|scientific name Syrphus opinator |
Variable, from alpine areas in B.C. to alfalfa fields in California (Schneider 1969).
Flight period of adults May to November, with peak abundance August/September.
Approximately 7 to 12 mm in length, black and yellow abdomen with a yellow face. Identification to species is challenging, and specimens may easily be confused with S. ribesii, S. rectus (although their distributions do not overlap), or S. vitripennis. Cell cua1 is entirely covered with tiny hairs (i.e. trichose, see A on image), and cell bm is narrowly trichose along posterior margin (see B on image), in some but not all specimens. A fairly reliable characteristic is that the yellow bands of tergites 3 and 4 either do not quite reach the lateral margins, or only barely reach then anteriorly (see C on image, and compare to other images of Syrphus spp.). Males: The frons is either entirely yellow, or the upper half of it is dark gray and covered with a waxy, whitish powder (i.e. pruinose), with lower half of frons bright yellow. The hind femur is mostly black, with only the apical one-third to one-fifth black. Females: Similar to male, but with upper one-third of frons being a blackish colour, and the hind femur being totally yellow (Vockeroth 1992).

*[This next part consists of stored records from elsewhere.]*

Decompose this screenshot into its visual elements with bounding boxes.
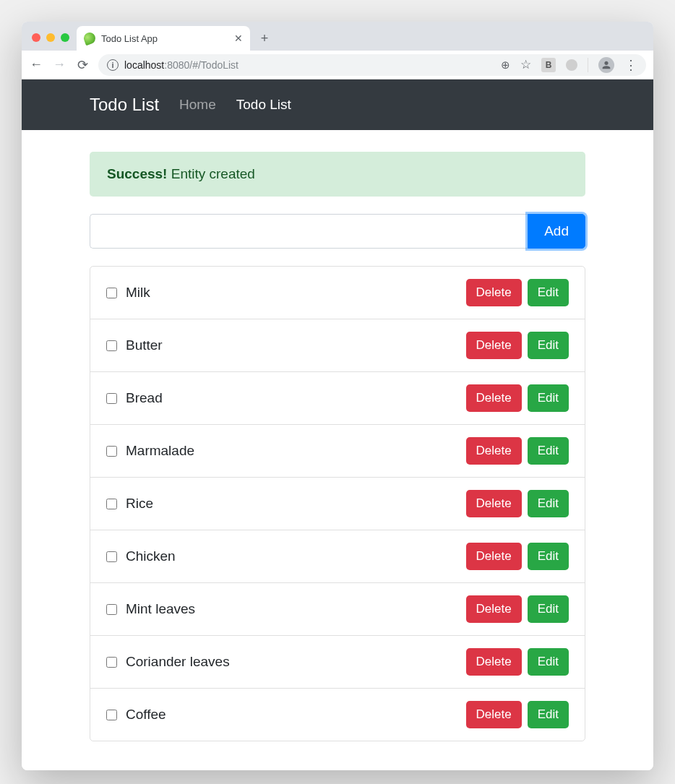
todo-checkbox[interactable] <box>106 604 117 615</box>
url-text: localhost:8080/#/TodoList <box>124 59 238 71</box>
minimize-window-button[interactable] <box>46 33 55 42</box>
delete-button[interactable]: Delete <box>466 437 522 465</box>
todo-item: ButterDeleteEdit <box>90 319 585 372</box>
todo-checkbox[interactable] <box>106 288 117 298</box>
delete-button[interactable]: Delete <box>466 279 522 306</box>
alert-strong: Success! <box>107 166 167 181</box>
close-window-button[interactable] <box>32 33 40 42</box>
new-item-input[interactable] <box>90 214 528 249</box>
todo-label: Coriander leaves <box>126 654 466 670</box>
todo-label: Bread <box>126 390 466 406</box>
site-info-icon[interactable]: i <box>107 59 119 71</box>
todo-checkbox[interactable] <box>106 340 117 351</box>
todo-checkbox[interactable] <box>106 710 117 720</box>
todo-label: Rice <box>126 496 466 512</box>
add-item-row: Add <box>90 214 585 249</box>
main-container: Success! Entity created Add MilkDeleteEd… <box>22 130 653 770</box>
todo-checkbox[interactable] <box>106 657 117 668</box>
success-alert: Success! Entity created <box>90 152 585 197</box>
todo-item: ChickenDeleteEdit <box>90 530 585 583</box>
todo-checkbox[interactable] <box>106 393 117 404</box>
leaf-icon <box>82 31 98 46</box>
forward-button[interactable]: → <box>52 57 66 72</box>
window-controls <box>27 33 77 51</box>
todo-item: RiceDeleteEdit <box>90 478 585 530</box>
add-button[interactable]: Add <box>528 214 585 249</box>
navbar-brand[interactable]: Todo List <box>90 95 159 115</box>
bookmark-star-icon[interactable]: ☆ <box>520 57 531 72</box>
browser-tab[interactable]: Todo List App ✕ <box>77 26 250 51</box>
todo-label: Marmalade <box>126 443 466 459</box>
alert-message: Entity created <box>171 166 255 181</box>
profile-avatar-icon[interactable] <box>598 57 614 73</box>
todo-list: MilkDeleteEditButterDeleteEditBreadDelet… <box>90 266 585 741</box>
delete-button[interactable]: Delete <box>466 648 522 676</box>
delete-button[interactable]: Delete <box>466 332 522 359</box>
page-content: Todo List HomeTodo List Success! Entity … <box>22 79 653 770</box>
back-button[interactable]: ← <box>29 57 43 72</box>
maximize-window-button[interactable] <box>61 33 69 42</box>
todo-label: Coffee <box>126 707 466 723</box>
tab-title: Todo List App <box>101 33 228 44</box>
todo-item: Coriander leavesDeleteEdit <box>90 636 585 689</box>
new-tab-button[interactable]: + <box>254 28 275 48</box>
edit-button[interactable]: Edit <box>528 279 569 306</box>
nav-link-home[interactable]: Home <box>179 97 216 113</box>
edit-button[interactable]: Edit <box>528 701 569 728</box>
delete-button[interactable]: Delete <box>466 543 522 570</box>
address-bar[interactable]: i localhost:8080/#/TodoList ⊕ ☆ B ⋮ <box>98 54 646 76</box>
extension-circle-icon[interactable] <box>566 59 577 71</box>
edit-button[interactable]: Edit <box>528 384 569 412</box>
todo-item: MilkDeleteEdit <box>90 267 585 319</box>
todo-label: Milk <box>126 285 466 301</box>
nav-link-todo-list[interactable]: Todo List <box>236 97 291 113</box>
reload-button[interactable]: ⟳ <box>75 57 90 73</box>
todo-item: CoffeeDeleteEdit <box>90 689 585 741</box>
browser-toolbar: ← → ⟳ i localhost:8080/#/TodoList ⊕ ☆ B … <box>22 51 653 79</box>
todo-item: Mint leavesDeleteEdit <box>90 583 585 636</box>
tab-bar: Todo List App ✕ + <box>22 22 653 51</box>
edit-button[interactable]: Edit <box>528 490 569 517</box>
edit-button[interactable]: Edit <box>528 543 569 570</box>
todo-checkbox[interactable] <box>106 446 117 457</box>
zoom-icon[interactable]: ⊕ <box>501 59 510 72</box>
edit-button[interactable]: Edit <box>528 648 569 676</box>
todo-checkbox[interactable] <box>106 551 117 562</box>
app-navbar: Todo List HomeTodo List <box>22 79 653 130</box>
delete-button[interactable]: Delete <box>466 701 522 728</box>
close-tab-button[interactable]: ✕ <box>234 33 243 44</box>
todo-item: BreadDeleteEdit <box>90 372 585 425</box>
edit-button[interactable]: Edit <box>528 595 569 623</box>
todo-label: Chicken <box>126 548 466 564</box>
edit-button[interactable]: Edit <box>528 332 569 359</box>
delete-button[interactable]: Delete <box>466 595 522 623</box>
todo-label: Butter <box>126 337 466 353</box>
delete-button[interactable]: Delete <box>466 384 522 412</box>
delete-button[interactable]: Delete <box>466 490 522 517</box>
todo-label: Mint leaves <box>126 601 466 617</box>
edit-button[interactable]: Edit <box>528 437 569 465</box>
toolbar-divider <box>588 58 588 72</box>
todo-item: MarmaladeDeleteEdit <box>90 425 585 478</box>
extension-icon[interactable]: B <box>541 58 556 72</box>
todo-checkbox[interactable] <box>106 499 117 509</box>
browser-window: Todo List App ✕ + ← → ⟳ i localhost:8080… <box>22 22 653 770</box>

Poorly known, but probably multivoltine, due to its more southerly distribution in North America. Some researchers in Oregon have looked at the potential for using S. opinator as a biocontrol agent for cabbage aphids in broccoli fields (Western Region Sustainable Agriculture Research and Education 2003). Host choice of the aphidophagous larvae is probably mostly determined by the oviposition behaviour of the females, because the dispersal capabilities of most Syrphus larvae are relatively limited (Sadeghi and Gilbert 2000a,b). Females of a related species (S. corollae) were found to oviposit in response to the sole presence of aphid honeydew (Schneider 1969), although females may use both visual as well as olfactory signals for choosing an oviposition site. Females in this genus tend to choose large or growing colonies of aphids, to ensure a plentiful food source for their offspring (Sadeghi and Gilbert 2000a). Larvae are voracious predators, and can have significant impacts on aphid populations (Western Region Sustainable Agriculture Research and Education 2003). Parasitoids are unknown, although many parasitoids of other members of the genus Syrphus have been recorded, including (amongst many families) members of the Braconidae, Chalcididae, Proctotrupidae, Encyrtidae, and Ichneumonidae (particularly the subfamily Diplazontinae)(Schneider 1969).
Not of concern.
Larvae are aphidophagous and polyphagous, and feed on a wide range of aphid species, including the pea aphid Acyrthosiphon pisum (Schneider 1969), the cabbage aphid Brevicoryne brassicae (Western Region Sustainable Agriculture Research and Education 2003), and the woolly aphid, Eriosoma lanigerum (Schneider 1969). Adults feed on the pollen and nectar of flowers.
Found in Western Canada (Alberta and B.C.), and south between California and Texas; Minnesota as well (Vockeroth 1992).
In Canada, 227 male specimens and 327 female specimens have been identified (Vockeroth 1992).